BEGIN EXTRACTED INFORMATION

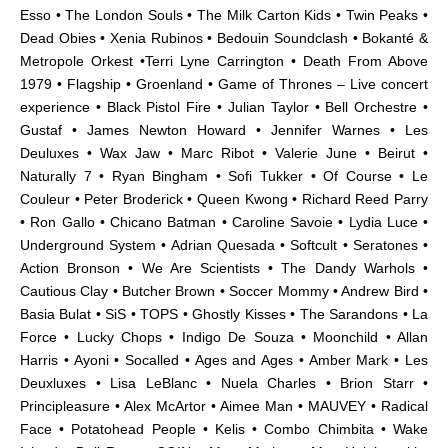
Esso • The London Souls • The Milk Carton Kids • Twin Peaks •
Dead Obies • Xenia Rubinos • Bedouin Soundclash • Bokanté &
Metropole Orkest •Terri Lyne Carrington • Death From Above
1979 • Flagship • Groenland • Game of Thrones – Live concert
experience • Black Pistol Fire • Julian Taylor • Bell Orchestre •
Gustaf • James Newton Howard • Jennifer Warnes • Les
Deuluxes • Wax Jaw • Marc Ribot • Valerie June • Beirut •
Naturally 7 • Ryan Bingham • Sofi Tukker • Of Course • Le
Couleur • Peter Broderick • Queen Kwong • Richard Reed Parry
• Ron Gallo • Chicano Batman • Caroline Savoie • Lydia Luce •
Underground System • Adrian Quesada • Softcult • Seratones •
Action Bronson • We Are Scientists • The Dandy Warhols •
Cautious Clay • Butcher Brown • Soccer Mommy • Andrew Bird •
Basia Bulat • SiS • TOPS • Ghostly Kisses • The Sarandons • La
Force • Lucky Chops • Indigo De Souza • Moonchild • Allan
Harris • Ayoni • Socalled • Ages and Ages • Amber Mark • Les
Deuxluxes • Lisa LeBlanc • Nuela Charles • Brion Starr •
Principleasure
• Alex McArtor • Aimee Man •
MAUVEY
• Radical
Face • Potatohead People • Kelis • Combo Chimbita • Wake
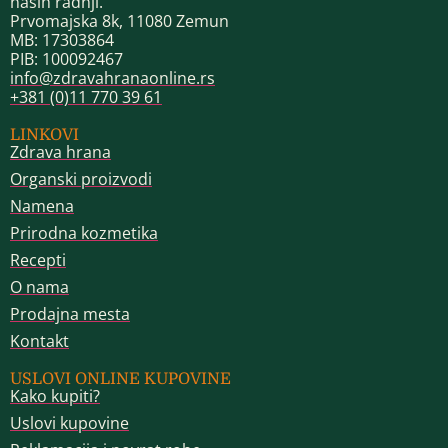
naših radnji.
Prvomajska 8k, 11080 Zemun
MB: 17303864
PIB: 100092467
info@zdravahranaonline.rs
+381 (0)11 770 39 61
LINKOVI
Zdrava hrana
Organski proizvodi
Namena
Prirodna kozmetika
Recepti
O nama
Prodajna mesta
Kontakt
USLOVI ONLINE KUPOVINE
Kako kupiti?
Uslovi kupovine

END EXTRACTED INFORMATION
BEGIN EXTRACTED INFORMATION

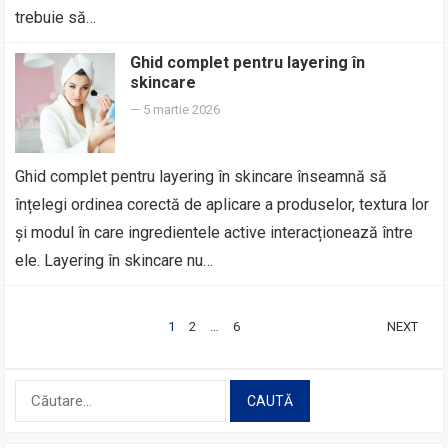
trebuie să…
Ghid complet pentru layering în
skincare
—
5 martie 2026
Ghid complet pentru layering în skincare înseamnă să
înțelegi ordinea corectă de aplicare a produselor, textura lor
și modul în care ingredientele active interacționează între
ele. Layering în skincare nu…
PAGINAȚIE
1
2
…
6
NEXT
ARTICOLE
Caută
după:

END EXTRACTED INFORMATION

TASK GOAL »
Above are the records; from them, give again exactly the lines from the one containing "Prvomajska 8k, 11080 Zemun" to the one containing "Uslovi kupovine", both lines included, and nothing more.

OUTPUT BELOW »
Prvomajska 8k, 11080 Zemun
MB: 17303864
PIB: 100092467
info@zdravahranaonline.rs
+381 (0)11 770 39 61
LINKOVI
Zdrava hrana
Organski proizvodi
Namena
Prirodna kozmetika
Recepti
O nama
Prodajna mesta
Kontakt
USLOVI ONLINE KUPOVINE
Kako kupiti?
Uslovi kupovine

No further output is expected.